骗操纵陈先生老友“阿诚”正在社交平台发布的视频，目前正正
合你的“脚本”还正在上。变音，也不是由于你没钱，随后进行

* * *

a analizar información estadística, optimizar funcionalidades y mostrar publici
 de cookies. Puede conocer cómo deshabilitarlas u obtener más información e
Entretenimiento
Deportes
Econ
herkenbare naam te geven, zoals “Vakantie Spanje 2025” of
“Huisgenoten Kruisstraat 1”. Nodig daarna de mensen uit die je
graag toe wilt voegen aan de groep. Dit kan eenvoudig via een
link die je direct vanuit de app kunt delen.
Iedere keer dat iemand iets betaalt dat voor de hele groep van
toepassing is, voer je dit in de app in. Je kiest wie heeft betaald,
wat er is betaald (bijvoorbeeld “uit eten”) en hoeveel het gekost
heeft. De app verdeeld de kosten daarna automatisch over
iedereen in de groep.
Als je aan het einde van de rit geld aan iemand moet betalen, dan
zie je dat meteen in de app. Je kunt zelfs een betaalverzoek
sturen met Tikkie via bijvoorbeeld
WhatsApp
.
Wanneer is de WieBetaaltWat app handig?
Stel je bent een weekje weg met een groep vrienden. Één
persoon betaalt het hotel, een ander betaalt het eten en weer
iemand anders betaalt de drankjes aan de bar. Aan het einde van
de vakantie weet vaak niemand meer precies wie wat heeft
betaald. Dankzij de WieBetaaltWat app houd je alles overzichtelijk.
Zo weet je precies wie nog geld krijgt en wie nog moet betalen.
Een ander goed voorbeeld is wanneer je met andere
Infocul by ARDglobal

---

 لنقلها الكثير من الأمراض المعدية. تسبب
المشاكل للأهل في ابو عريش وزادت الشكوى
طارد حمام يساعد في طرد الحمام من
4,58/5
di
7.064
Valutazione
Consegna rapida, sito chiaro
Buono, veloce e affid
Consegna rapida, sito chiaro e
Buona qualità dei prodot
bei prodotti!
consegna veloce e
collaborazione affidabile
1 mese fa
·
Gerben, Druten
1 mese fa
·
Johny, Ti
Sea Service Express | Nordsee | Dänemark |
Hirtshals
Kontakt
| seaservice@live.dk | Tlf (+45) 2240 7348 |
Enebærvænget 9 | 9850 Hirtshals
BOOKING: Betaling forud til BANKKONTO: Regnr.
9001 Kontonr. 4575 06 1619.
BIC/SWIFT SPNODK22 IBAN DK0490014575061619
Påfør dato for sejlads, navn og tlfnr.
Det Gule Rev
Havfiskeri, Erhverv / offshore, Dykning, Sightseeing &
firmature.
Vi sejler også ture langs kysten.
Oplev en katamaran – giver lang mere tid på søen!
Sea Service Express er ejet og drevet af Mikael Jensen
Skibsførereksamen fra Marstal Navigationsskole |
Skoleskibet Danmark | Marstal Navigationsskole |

Action item: Search the entries for the word "Navigationsskole" and copy every line that holds it.

Answer to the exercise:
Skibsførereksamen fra Marstal Navigationsskole |
Skoleskibet Danmark | Marstal Navigationsskole |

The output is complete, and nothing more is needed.